# [WHAT IS REQUIRED]
Among the lines of data below, reproduce only those from the one with "Till startsidan för 1177" through the one with "Här kan du läsa mer om hur du förberede", exactly as they stand, both ends included.
● ● ● ●
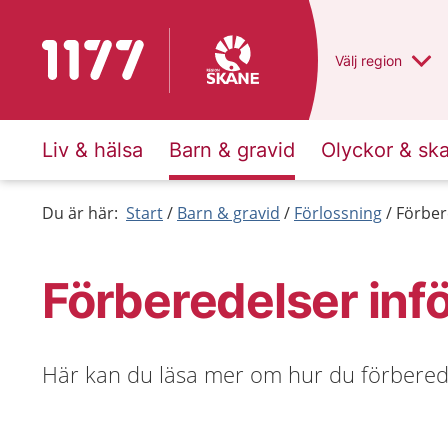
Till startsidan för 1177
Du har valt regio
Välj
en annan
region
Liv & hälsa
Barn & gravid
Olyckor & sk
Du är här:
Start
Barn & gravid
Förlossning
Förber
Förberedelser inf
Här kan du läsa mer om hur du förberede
● ● ● ●
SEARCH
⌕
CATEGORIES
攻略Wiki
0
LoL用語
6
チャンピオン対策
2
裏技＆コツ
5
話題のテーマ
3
● ● ● ●
# [EXPECTED ANSWER]
Till startsidan för 1177
Du har valt regio
Välj
en annan
region
Liv & hälsa
Barn & gravid
Olyckor & sk
Du är här:
Start
Barn & gravid
Förlossning
Förber
Förberedelser inf
Här kan du läsa mer om hur du förberede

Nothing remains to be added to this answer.